### Problem
The reply should consist of the line containing "Passat B7 (de 2010 à 2015)" and all lines after it in the listing below, reproduced exactly and nothing more.

### Record set
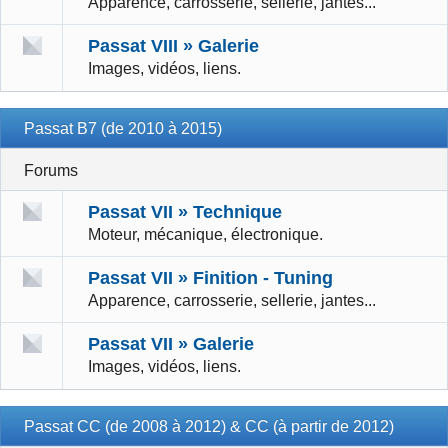
Apparence, carrosserie, sellerie, jantes...
Passat VIII » Galerie
Images, vidéos, liens.
Passat B7 (de 2010 à 2015)
Forums
Passat VII » Technique
Moteur, mécanique, électronique.
Passat VII » Finition - Tuning
Apparence, carrosserie, sellerie, jantes...
Passat VII » Galerie
Images, vidéos, liens.
Passat CC (de 2008 à 2012) & CC (à partir de 2012)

### Answer below
Passat B7 (de 2010 à 2015)
Forums
Passat VII » Technique
Moteur, mécanique, électronique.
Passat VII » Finition - Tuning
Apparence, carrosserie, sellerie, jantes...
Passat VII » Galerie
Images, vidéos, liens.
Passat CC (de 2008 à 2012) & CC (à partir de 2012)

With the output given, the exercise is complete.